C’est une vraie question parce qu’on peut effectivement se demander si le système politique tel qu’il fonctionne actuellement, non seulement en France mais aussi en Europe, voire au-delà, n’est pas à bout de souffle. Il ne s’agit pas de dramatiser la situation, mais il est quand même difficile de ne pas s’interroger sur l’adaptation du système actuel. Qui peut prétendre que le système fonctionne bien, qu’il parvient à résoudre les problèmes, à satisfaire les électeurs, à régler les tensions ? En France, les signes de dysfonctionnement ne sont pas négligeables, que ce soit le décrochage de la participation électorale, la montée du FN et des partis de droite radicale en Europe, ou encore le chômage, autant de signes qui montrent que le système tourne à vide ou, pire, qu’il laisse se développer et se cristalliser des antagonismes forts, notamment sur les questions d’identité. Si on ajoute que l’expression de « guerre civile » a été évoquée, notamment par Alain Juppé, on comprend que la situation est assez inédite, même s’il y a certainement une part de tactique derrière ce vocabulaire (Alain Juppé a intérêt à dramatiser la situation pour pouvoir se présenter comme le sauveur, sur le mode classique du « moi ou le chaos »). De même, l’hypothèse d’un changement de République a été mise sur la table et, après tout, ce ne serait pas la première fois que la France changerait de régime politique. Et puis, au-delà de la France elle-même, on voit bien que le projet européen est confrontée à des difficultés sérieuses, que ce soit à cause du Brexit ou avec les difficultés que rencontre la commission européenne, qui va sortir très affaiblie de l’affaire Barroso et des Bahamas-papers. Sur le plan international, le retour des Etats-Unis à une politique isolationniste va aussi ouvrir une nouvelle ère mondiale qui risque d’être chaotique, et dont nul ne sait ce qui va en ressortir.

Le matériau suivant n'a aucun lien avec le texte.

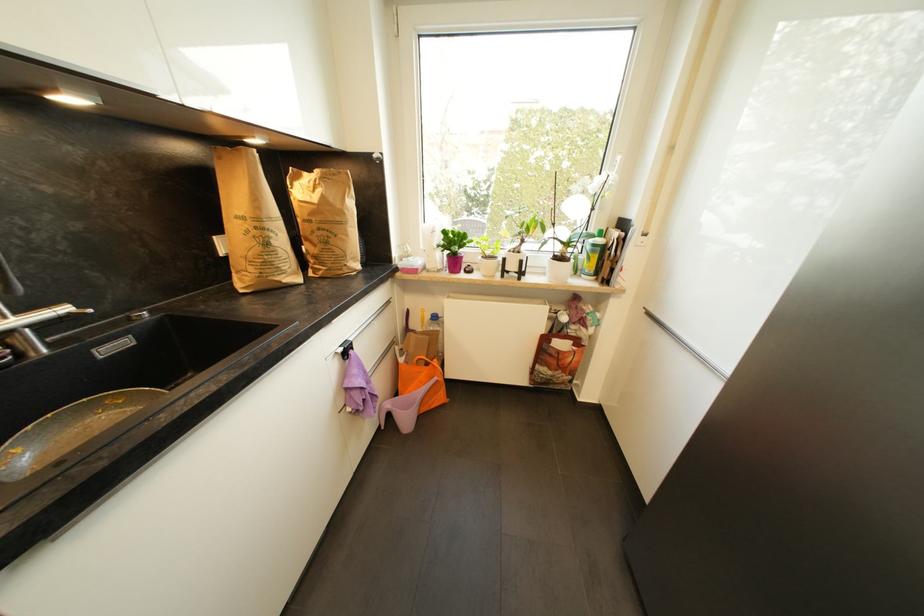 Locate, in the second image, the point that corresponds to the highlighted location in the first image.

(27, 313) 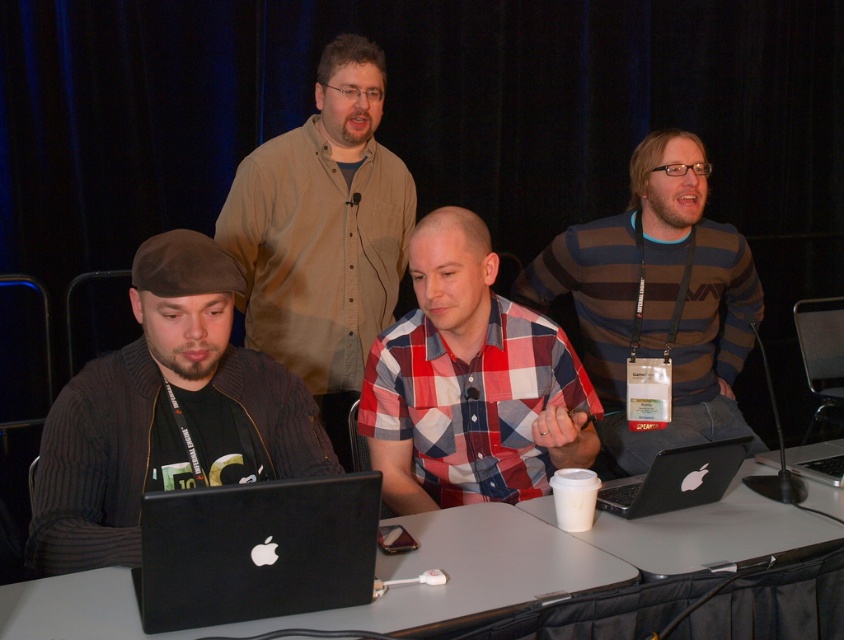 Question: Among these objects, which one is nearest to the camera?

Or, dans ce contexte très difficile, où les tensions s’accumulent, où l’incertitude augmente, on ne peut qu’être frappé par le relatif silence des grands partis politiques, ce qui est signe supplémentaire que leur logiciel interne n’est pas vraiment adapté au monde qui vient. Le problème, c’est que l’histoire nous apprend que la résolution des tensions passe souvent par des crises car celles-ci obligent à trouver de nouvelles réponses, à modifier les institutions inadaptées. Sans crise, il est difficile de modifier une trajectoire, même pour les esprits bien intentionnés.